=== EXERCISE DETAILS ===
Copy each line below in which the string "code" occurs.

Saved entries
......

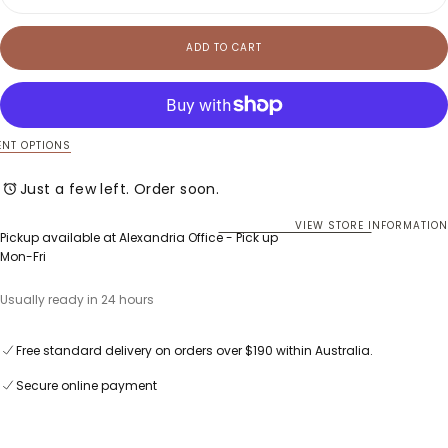
quantity
quan
for
for
Tedd
Ted
ADD TO CART
Knit
Knit
Tee
Tee
NT OPTIONS
Just a few left. Order soon.
VIEW STORE INFORMATION
Pickup available at
Alexandria Office - Pick up
Mon-Fri
Usually ready in 24 hours
Free standard delivery on orders over $190 within Australia.
Secure online payment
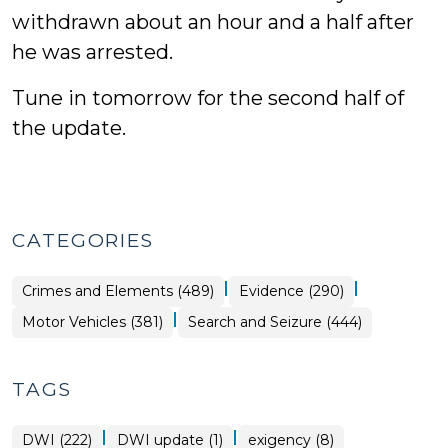
withdrawn about an hour and a half after
he was arrested.
Tune in tomorrow for the second half of
the update.
CATEGORIES
|
|
Crimes and Elements (489)
Evidence (290)
|
Motor Vehicles (381)
Search and Seizure (444)
TAGS
|
|
DWI (222)
DWI update (1)
exigency (8)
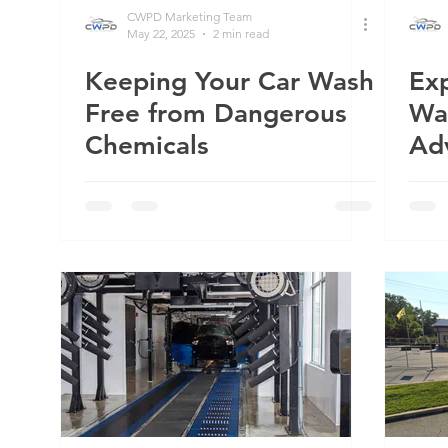
CWPD Marketing Team
May 22, 2025
2 min read
Keeping Your Car Wash
Exp
Grand Wash
Wenatchee, WA
Five Star Car Wash
Shi
Free from Dangerous
Wa
Chemicals
Ad
Up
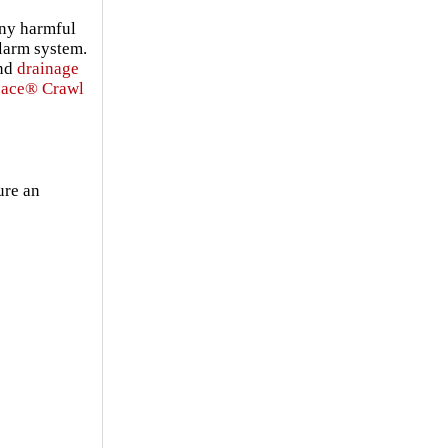
any harmful
alarm system.
and
drainage
pace® Crawl
ure an
s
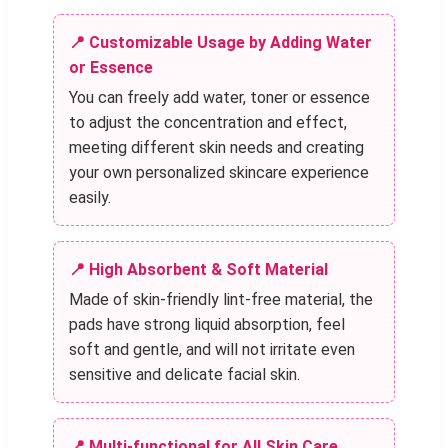
📍 Customizable Usage by Adding Water
or Essence
You can freely add water, toner or essence
to adjust the concentration and effect,
meeting different skin needs and creating
your own personalized skincare experience
easily.
📍 High Absorbent & Soft Material
Made of skin-friendly lint-free material, the
pads have strong liquid absorption, feel
soft and gentle, and will not irritate even
sensitive and delicate facial skin.
📍 Multi-functional for All Skin Care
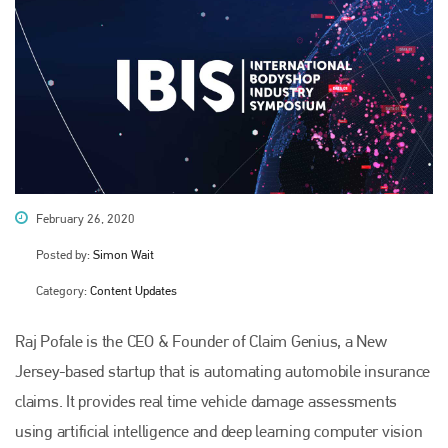
February 26, 2020
Posted by:
Simon Wait
Category:
Content Updates
Raj Pofale is the CEO & Founder of Claim Genius, a New
Jersey-based startup that is automating automobile insurance
claims. It provides real time vehicle damage assessments
using artificial intelligence and deep learning computer vision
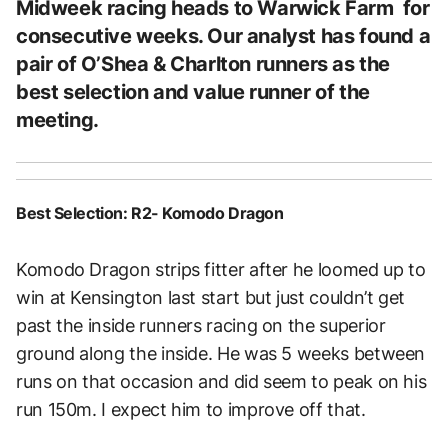
Midweek racing heads to Warwick Farm for
consecutive weeks. Our analyst has found a
pair of O’Shea & Charlton runners as the
best selection and value runner of the
meeting.
Best Selection: R2- Komodo Dragon
Komodo Dragon strips fitter after he loomed up to
win at Kensington last start but just couldn’t get
past the inside runners racing on the superior
ground along the inside. He was 5 weeks between
runs on that occasion and did seem to peak on his
run 150m. I expect him to improve off that.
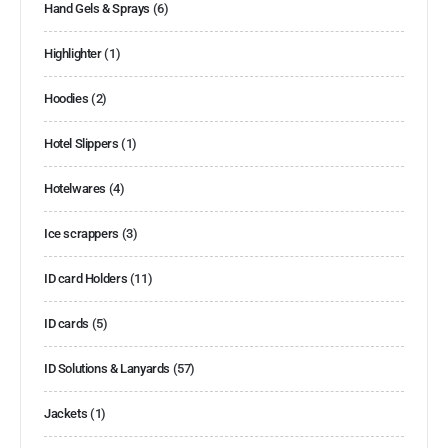
Hand Gels & Sprays
(6)
Highlighter
(1)
Hoodies
(2)
Hotel Slippers
(1)
Hotelwares
(4)
Ice scrappers
(3)
ID card Holders
(11)
ID cards
(5)
ID Solutions & Lanyards
(57)
Jackets
(1)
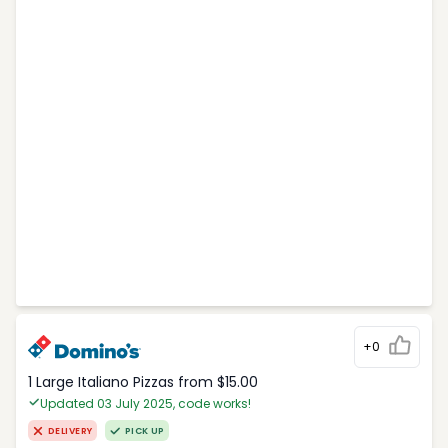
+0
1 Large Italiano Pizzas from $15.00
Updated 03 July 2025, code works!
DELIVERY
PICK UP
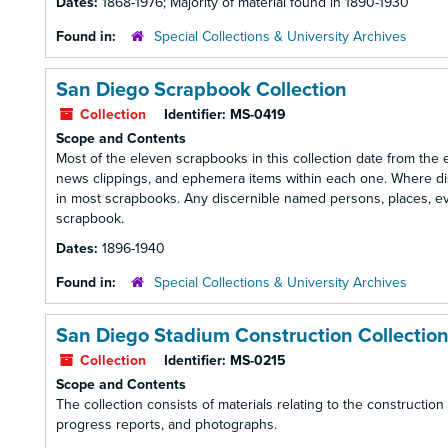
Dates:
1868-1976; Majority of material found in 1890-1930
Found in:
Special Collections & University Archives
San Diego Scrapbook Collection
Collection
Identifier:
MS-0419
Scope and Contents
Most of the eleven scrapbooks in this collection date from the 
news clippings, and ephemera items within each one. Where di
in most scrapbooks. Any discernible named persons, places, even
scrapbook.
Dates:
1896-1940
Found in:
Special Collections & University Archives
San Diego Stadium Construction Collectio
Collection
Identifier:
MS-0215
Scope and Contents
The collection consists of materials relating to the constructio
progress reports, and photographs.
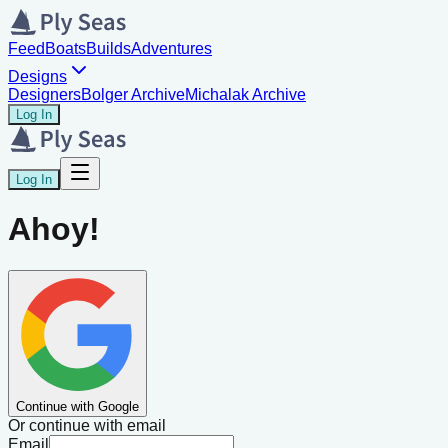
Feed
Boats
Builds
Adventures
Designs
Designers
Bolger Archive
Michalak Archive
Log In
Log In
Ahoy!
Continue with Google
Or continue with email
Email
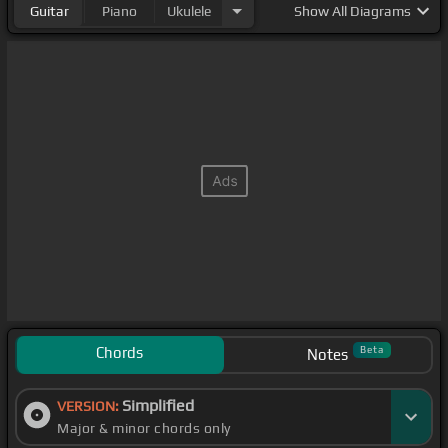
Guitar
Piano
Ukulele
Show
All Diagrams
Chords
Beta
Notes
Simplified
VERSION:
Major & minor chords only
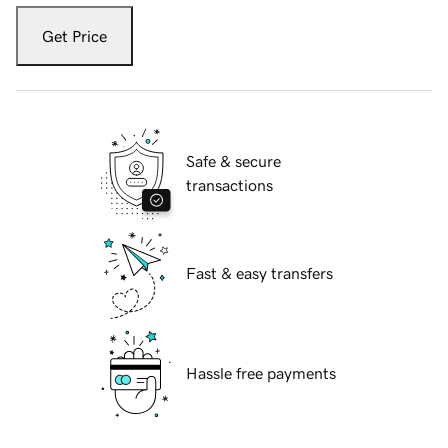
Get Price
Safe & secure
transactions
Fast & easy transfers
Hassle free payments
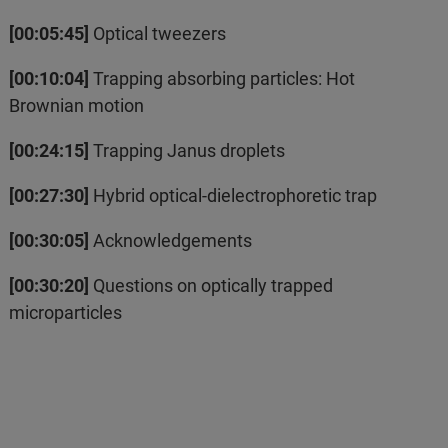
[00:05:45]
Optical tweezers
[00:10:04]
Trapping absorbing particles: Hot
Brownian motion
[00:24:15]
Trapping Janus droplets
[00:27:30]
Hybrid optical-dielectrophoretic trap
[00:30:05]
Acknowledgements
[00:30:20]
Questions on optically trapped
microparticles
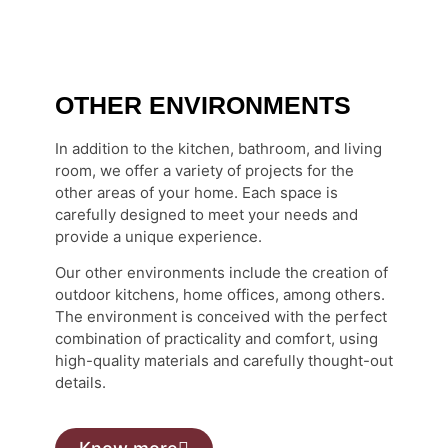
OTHER ENVIRONMENTS
In addition to the kitchen, bathroom, and living
room, we offer a variety of projects for the
other areas of your home. Each space is
carefully designed to meet your needs and
provide a unique experience.
Our other environments include the creation of
outdoor kitchens, home offices, among others.
The environment is conceived with the perfect
combination of practicality and comfort, using
high-quality materials and carefully thought-out
details.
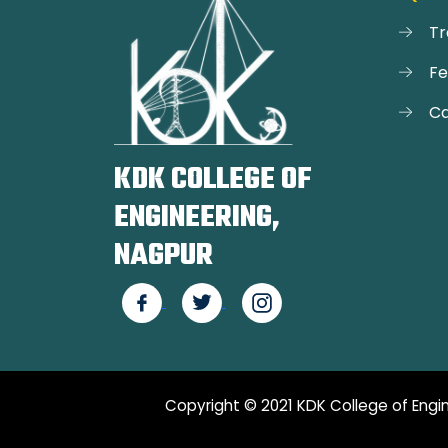
Tr
F
Ca
KDK COLLEGE OF
ENGINEERING,
NAGPUR
Copyright © 2021 KDK College of Engin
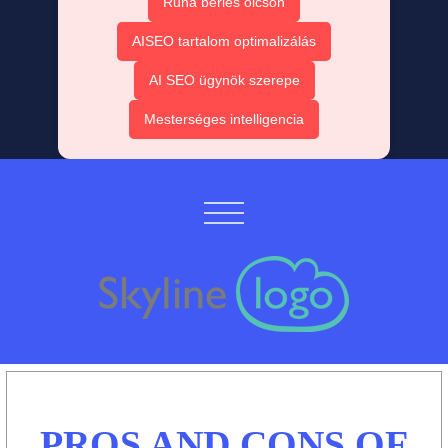
Ruha bérlés olcsón
AISEO tartalom optimalizálás
AI SEO ügynök szerepe
Mesterséges intelligencia
PROS AND CONS OF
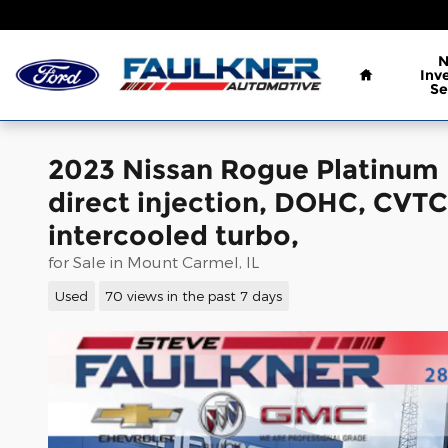
Skip to main content
Home
Inv
Se
2023 Nissan Rogue Platinum
direct injection, DOHC, CVTCS
intercooled turbo,
for Sale in Mount Carmel, IL
Used
70 views in the past 7 days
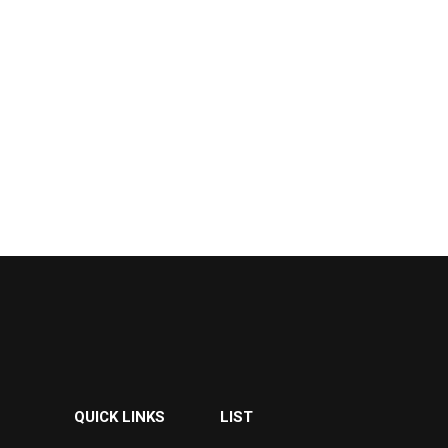
QUICK LINKS
LIST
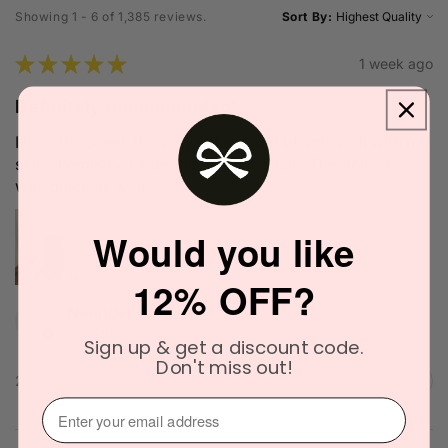
Showing 1 - 6 of 1,385 reviews.
Sort By:
★
★
★
★
★
1 week ago
Definitely recommended!
I love the scent. It's very unique and blends well with my
skin chemistry. I'll definitely try it again. The delivery
was quick as well.
Would you like
12% OFF?
Narinder C.
Officer, VIC
Sign up & get a discount code.
Don't miss out!
2 people found this review helpful.
⁣⁢Enter your email address⁡⁮⁫⁮⁪‍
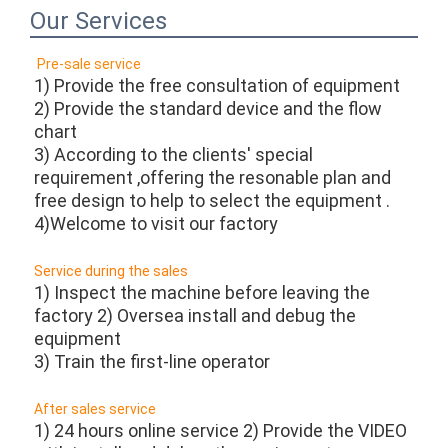
Our Services
Pre-sale service 
1) Provide the free consultation of equipment
2) Provide the standard device and the flow 
chart
3) According to the clients' special 
requirement ,offering the resonable plan and 
free design to help to select the equipment .
4)Welcome to visit our factory 
Service during the sales
1) Inspect the machine before leaving the 
factory 2) Oversea install and debug the 
equipment
3) Train the first-line operator 
After sales service 
1) 24 hours online service 2) Provide the VIDEO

......

=== RESULT OF THIS TASK ===
Updated 03 July 2025, code works!
Sign up & get a discount code.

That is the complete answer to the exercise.